═══ SUPPLIED INFORMATION ═══
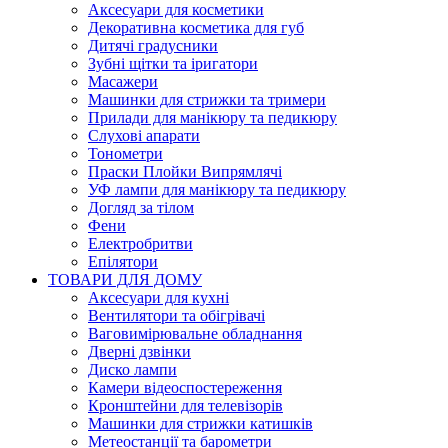
Аксесуари для косметики
Декоративна косметика для губ
Дитячі градусники
Зубні щітки та іригатори
Масажери
Машинки для стрижки та тримери
Прилади для манікюру та педикюру
Слухові апарати
Тонометри
Праски Плойки Випрямлячі
УФ лампи для манікюру та педикюру
Догляд за тілом
Фени
Електробритви
Епілятори
ТОВАРИ ДЛЯ ДОМУ
Аксесуари для кухні
Вентилятори та обігрівачі
Ваговимірювальне обладнання
Дверні дзвінки
Диско лампи
Камери відеоспостереження
Кронштейни для телевізорів
Машинки для стрижки катишків
Метеостанції та барометри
═══
Everything from the line with "Камери відеоспостереження" to the end of the listing above is to be set down exactly, both ends included.

**EXPECTED ANSWER:**
Камери відеоспостереження
Кронштейни для телевізорів
Машинки для стрижки катишків
Метеостанції та барометри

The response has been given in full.